Three of the nation’s top trade negotiators will be in Portland on Friday to hold closed-door talks with Maine’s $1.5 billion-a-year lobster industry as it tries to defend its European market from tariff-free Canadian competition and its Asian market from a trade war with China.
The Maine Lobster Dealers Association wants the people who negotiate America’s trade deals to see how important lobster is to Maine’s coastal economy, from the individual fishermen who trap lobsters all the way up to the dealers who buy, pack and sell them abroad, association director Annie Tselikis said.
“We want the trade representatives to know this industry operates in a dynamic and international market,” Tselikis said. “Our access to those markets, whether it is Europe or China or even Canada, which is both a competitor and a partner, has a huge impact on the Maine economy.”
The talks will start in the morning.
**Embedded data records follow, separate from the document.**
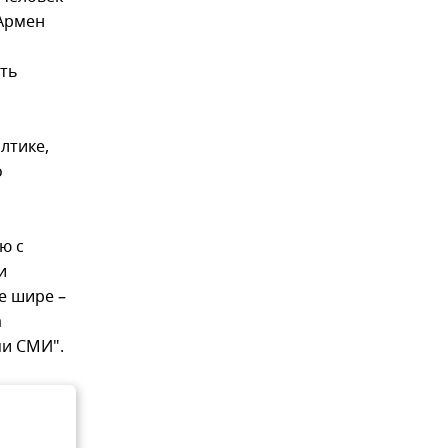
 Армен
сть
лтике,
о
ю с
и
е шире –
а
ми СМИ".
Maine’s congressional delegation organized the session and will attend it, as will members of the lobster dealers association. Deputy U.S. Trade Representative C.J. Mahoney, Assistant Greg Walters and Deputy Assistant Cameron Bishop will represent the Office of the U.S. Trade Representative.
The group will spend its day on the Portland waterfront, talking and touring different parts of the industry.
“We want to create a full profile of this industry,” Tselikis said. “As exporters, we may feel the impact of a trade decision first, but with trickle down, the consequences are felt throughout the supply chain. It does not stop with the harvester, either. Every port, every coastal community in Maine, feels the impact.”
CANADIAN LOBSTER GETS AN EDGE
That is why Sens. Susan Collins and Angus King, and Reps. Chellie Pingree and Bruce Poliquin organized the meeting, according to a joint statement issued Thursday.
“The lobster industry is one of the pillars of our state’s economy, and we want to do everything possible to ensure its continued success,” the statement said. “That is why we invited the top U.S. trade officials to meet directly with our state’s lobster dealers and processors, which will help foster an ongoing dialogue.”
The industry is facing trade challenges in many foreign markets, but especially China and Europe.
Canada inked a trade deal with the European Union that eliminates tariffs on Canadian lobsters sold into that 28-country trading bloc. That deal, which has been fully implemented only recently, essentially gives Canadian lobsters an 8 percent price advantage over Maine lobsters.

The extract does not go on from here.